These files are the highest-priority targets for the semantic sweep. Findings on files outside the focus window (i.e. on pre-existing issues the sweep surfaces incidentally) are still reportable and ARE handled by step 6, not silently discarded.
3. Identify failure-mode classes in scope
The sweep targets failure modes the mechanical gates do not cover. Each class has a known shape; new classes may surface as the corpus and the audit programme evolve.
| Class | Shape |
|---|
| Stale prose references | "N gates" or "gates 1-N" or "the N-gate programme" prose where N is no longer the canonical count; library, spec, or pack version mentioned in prose that has since bumped. |
| Mis-attributed citations | A citation of "step X" or "section Y" of another file where the cited content does not match the source; phrase-level quotes attributed to one rule but actually living in another. |
| Multi-surface incompleteness | A change that should update N surfaces but updated N-1: CHANGELOG entry coverage of files touched, README claims, pack version-history table, governance registers, doctype-doctype cross-references. |
| Inferred-as-verified state assertions | A claim about a file's contents written without re-reading the file. |
| Per-document version-bump omission | A non-exempt document substantively changed but its Version: field not bumped. |
| Generated-artefact lag | A source file edited but its generator not re-run, or vice versa; the gates catch the drift but the underlying lag is the failure. |
| Stale docstrings | A linter or script docstring describing behaviour that no longer matches the code. |
| Cross-document term drift | Different files use different terms for the same concept, with no canonical glossary entry to anchor the choice. |
3a. Run the deterministic pre-flight scanner (optional but recommended)

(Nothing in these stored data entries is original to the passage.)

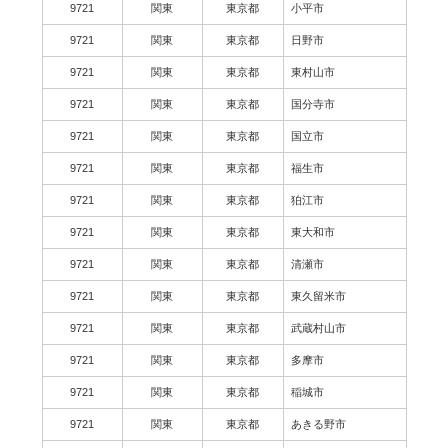
9721
関東
東京都
小平市
9721
関東
東京都
日野市
9721
関東
東京都
東村山市
9721
関東
東京都
国分寺市
9721
関東
東京都
国立市
9721
関東
東京都
福生市
9721
関東
東京都
狛江市
9721
関東
東京都
東大和市
9721
関東
東京都
清瀬市
9721
関東
東京都
東久留米市
9721
関東
東京都
武蔵村山市
9721
関東
東京都
多摩市
9721
関東
東京都
稲城市
9721
関東
東京都
あきる野市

Before subagent fan-out, run the pre-flight scanner: python3 tools/sweep-preflight-scanner.py. This is a deterministic regex-based pass that surfaces candidate findings for shapes the high-precision mechanical gates do not catch (stale skill counts, stale governance-rule counts, prose-form number drift). The scanner exits 0 always; its output is a list of candidates, not verified findings.
Pass the scanner's output to each subagent as a "known suspect locations to verify or dismiss" list. This lowers each subagent's discovery burden and guarantees candidate shapes the gates miss get semantic triage. Many candidates will be false positives (legitimate historical references, comparative prose, references to other projects' counts); that is expected: the scanner is high-recall, the subagent triage is the precision layer.

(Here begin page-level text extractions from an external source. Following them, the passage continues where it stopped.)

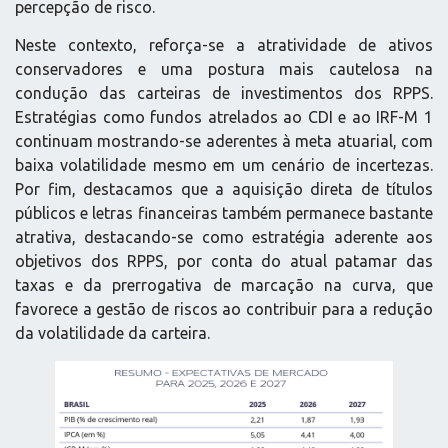
percepção de risco.
Neste contexto, reforça-se a atratividade de ativos
conservadores e uma postura mais cautelosa na
condução das carteiras de investimentos dos RPPS.
Estratégias como fundos atrelados ao CDI e ao IRF-M 1
continuam mostrando-se aderentes à meta atuarial, com
baixa volatilidade mesmo em um cenário de incertezas.
Por fim, destacamos que a aquisição direta de títulos
públicos e letras financeiras também permanece bastante
atrativa, destacando-se como estratégia aderente aos
objetivos dos RPPS, por conta do atual patamar das
taxas e da prerrogativa de marcação na curva, que
favorece a gestão de riscos ao contribuir para a redução
da volatilidade da carteira.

The scanner is project-specific (its CANONICAL_COLLECTIONS and seed patterns target this corpus); other projects adopting the validation-sweep pattern should swap in their own scanner with project-specific patterns.
The scanner's pattern set is extensible. Currently shipped patterns: PF-01 / PF-02 / PF-03 for stale collection counts (skills, governance rules, generic N <collection>), and PF-04 for stale version literals (currently 1.22.0 and similar phrases where the captured version does not match any of the canonical library, README, pack, or spec versions). PF-04 was added after the Sweep 4 finding in docs/adopter-guide.md:57 ("ships with its own version sequence (currently 1.22.0)") to catch the same shape mechanically on future sweeps.
The scanner applies two layers of noise reduction so the same false positives do not re-surface on every sweep. Layer 1, in-scanner heuristics: skip matches preceded by section-like words (Section N, Article N, Phase N, Chapter N, Step N), hyphenated compounds (under-14 rules), legal bill prefixes (AB 1394, SB 234, Bill 1394), year-with-title-cased-legal-noun (The 2025 Rules), markdown version-history table rows (rows containing both a version-shape and a date-shape), lines containing historical-narrative keywords (completed at, now ships, previously, past, originally, historically, earlier, before gate, false positive, in-window, out-of-window), and lines matching sweep-history narrative regex patterns (Sweep N, Subagent A/B/C, recurring-class). Layer 2, exemption file at tools/sweep-preflight-exemptions.json: per-entry (path, pattern_id, line_hash) records that suppress unique edge cases the heuristics miss. The line_hash is the 16-char prefix of SHA-256 of the stripped line content, so the exemption is stable under line-number drift but invalidates automatically if the line text changes (which forces a re-triage). The register's false-positive memory section is the human-readable source of truth; the exemption file is its machine-readable mirror.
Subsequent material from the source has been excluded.